TASK BRIEF: Write out each line of the entries below that holds the word "Locate".

━━ DATA TO USE

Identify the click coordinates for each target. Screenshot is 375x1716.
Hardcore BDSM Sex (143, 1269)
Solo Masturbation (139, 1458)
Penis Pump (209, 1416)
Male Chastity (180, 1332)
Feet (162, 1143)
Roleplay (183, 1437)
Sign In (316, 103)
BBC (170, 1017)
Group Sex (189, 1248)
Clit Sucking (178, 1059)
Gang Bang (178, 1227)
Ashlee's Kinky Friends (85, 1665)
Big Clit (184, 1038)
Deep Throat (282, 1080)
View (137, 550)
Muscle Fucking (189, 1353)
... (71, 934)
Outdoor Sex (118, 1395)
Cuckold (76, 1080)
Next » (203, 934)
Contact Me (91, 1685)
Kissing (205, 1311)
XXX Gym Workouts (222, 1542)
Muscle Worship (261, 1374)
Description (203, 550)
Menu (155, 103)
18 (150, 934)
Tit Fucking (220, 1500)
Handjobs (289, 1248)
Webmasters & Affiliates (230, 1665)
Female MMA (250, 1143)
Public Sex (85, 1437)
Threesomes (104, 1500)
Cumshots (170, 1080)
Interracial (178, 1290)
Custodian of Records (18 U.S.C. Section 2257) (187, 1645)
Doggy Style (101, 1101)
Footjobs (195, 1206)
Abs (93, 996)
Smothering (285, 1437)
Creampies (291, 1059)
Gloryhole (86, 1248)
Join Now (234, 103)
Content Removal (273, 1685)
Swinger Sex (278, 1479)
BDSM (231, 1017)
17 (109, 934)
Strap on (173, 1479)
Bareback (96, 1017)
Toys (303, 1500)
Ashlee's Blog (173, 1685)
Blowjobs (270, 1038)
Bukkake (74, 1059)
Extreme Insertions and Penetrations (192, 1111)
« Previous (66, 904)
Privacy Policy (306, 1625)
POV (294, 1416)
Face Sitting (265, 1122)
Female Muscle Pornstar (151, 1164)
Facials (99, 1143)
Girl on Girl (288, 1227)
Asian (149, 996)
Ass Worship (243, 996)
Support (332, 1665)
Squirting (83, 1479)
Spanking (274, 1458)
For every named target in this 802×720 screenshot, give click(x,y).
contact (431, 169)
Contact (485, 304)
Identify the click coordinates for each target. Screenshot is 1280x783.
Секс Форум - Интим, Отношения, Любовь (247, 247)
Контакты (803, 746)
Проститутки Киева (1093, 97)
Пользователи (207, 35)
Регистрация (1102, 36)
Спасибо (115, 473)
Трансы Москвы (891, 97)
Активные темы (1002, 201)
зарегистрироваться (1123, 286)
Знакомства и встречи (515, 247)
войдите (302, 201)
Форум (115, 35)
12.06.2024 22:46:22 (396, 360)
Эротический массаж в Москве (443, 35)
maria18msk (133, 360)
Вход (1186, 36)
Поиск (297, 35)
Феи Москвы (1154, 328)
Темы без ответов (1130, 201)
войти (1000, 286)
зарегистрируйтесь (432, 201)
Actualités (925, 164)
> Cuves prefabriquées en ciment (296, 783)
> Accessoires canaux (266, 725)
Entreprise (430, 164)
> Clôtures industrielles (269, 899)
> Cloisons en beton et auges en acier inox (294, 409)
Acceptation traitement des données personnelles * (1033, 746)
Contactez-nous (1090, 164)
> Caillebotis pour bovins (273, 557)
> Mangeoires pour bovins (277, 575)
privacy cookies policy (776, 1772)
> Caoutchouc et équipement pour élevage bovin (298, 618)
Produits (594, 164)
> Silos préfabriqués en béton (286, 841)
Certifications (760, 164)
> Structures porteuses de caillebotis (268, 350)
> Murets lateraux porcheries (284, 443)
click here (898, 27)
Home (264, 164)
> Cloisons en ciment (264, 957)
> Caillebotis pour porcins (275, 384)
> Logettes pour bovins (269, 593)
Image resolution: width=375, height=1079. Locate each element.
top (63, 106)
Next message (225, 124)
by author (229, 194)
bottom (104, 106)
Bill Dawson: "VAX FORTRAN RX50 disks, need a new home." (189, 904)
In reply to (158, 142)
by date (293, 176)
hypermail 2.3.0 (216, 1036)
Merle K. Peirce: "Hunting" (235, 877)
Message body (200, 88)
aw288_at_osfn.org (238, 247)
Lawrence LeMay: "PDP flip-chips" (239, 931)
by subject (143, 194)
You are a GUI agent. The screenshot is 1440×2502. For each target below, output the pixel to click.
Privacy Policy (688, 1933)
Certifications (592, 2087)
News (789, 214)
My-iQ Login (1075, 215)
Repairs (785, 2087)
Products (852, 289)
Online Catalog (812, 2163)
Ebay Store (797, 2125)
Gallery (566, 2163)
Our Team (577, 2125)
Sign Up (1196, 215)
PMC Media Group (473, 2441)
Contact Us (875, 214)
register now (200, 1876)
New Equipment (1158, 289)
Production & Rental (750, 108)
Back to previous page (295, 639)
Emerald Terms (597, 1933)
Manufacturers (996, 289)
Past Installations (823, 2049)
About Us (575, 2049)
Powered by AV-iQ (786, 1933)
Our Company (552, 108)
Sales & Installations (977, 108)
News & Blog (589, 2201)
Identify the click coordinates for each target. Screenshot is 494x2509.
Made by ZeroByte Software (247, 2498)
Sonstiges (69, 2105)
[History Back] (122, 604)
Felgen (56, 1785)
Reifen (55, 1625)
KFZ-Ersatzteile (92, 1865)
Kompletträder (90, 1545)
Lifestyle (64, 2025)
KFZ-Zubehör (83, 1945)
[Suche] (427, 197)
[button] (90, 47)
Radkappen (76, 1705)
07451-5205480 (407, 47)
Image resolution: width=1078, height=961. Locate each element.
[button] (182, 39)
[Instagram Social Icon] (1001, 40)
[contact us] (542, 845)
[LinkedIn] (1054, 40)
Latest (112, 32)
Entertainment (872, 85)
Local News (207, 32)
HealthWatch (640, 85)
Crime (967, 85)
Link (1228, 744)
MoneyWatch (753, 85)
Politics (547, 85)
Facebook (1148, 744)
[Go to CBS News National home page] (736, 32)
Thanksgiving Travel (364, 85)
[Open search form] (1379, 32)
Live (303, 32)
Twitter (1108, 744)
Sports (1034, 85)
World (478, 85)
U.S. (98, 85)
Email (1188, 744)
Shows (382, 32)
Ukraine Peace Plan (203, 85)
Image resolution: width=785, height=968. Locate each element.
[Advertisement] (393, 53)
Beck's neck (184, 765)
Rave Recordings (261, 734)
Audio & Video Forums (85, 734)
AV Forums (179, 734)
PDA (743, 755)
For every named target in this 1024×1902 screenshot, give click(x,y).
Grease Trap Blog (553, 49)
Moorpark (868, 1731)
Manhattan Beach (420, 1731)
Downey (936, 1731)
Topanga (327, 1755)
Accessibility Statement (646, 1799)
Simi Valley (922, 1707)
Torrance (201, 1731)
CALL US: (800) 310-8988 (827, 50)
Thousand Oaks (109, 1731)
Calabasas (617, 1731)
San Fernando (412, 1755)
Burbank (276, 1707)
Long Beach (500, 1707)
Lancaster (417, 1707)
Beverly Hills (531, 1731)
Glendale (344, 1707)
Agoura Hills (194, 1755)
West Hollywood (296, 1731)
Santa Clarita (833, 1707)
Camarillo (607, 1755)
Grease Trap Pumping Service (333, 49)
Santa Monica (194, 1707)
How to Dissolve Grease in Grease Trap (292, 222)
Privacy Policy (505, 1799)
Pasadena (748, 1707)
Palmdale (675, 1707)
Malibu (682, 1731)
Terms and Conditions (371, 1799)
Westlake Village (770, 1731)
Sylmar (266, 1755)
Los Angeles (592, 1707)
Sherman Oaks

━━━━

FINISHED EXERCISE:
Image resolution: width=375, height=1079. Locate each element.
Image resolution: width=1078, height=961. Locate each element.
Image resolution: width=785, height=968. Locate each element.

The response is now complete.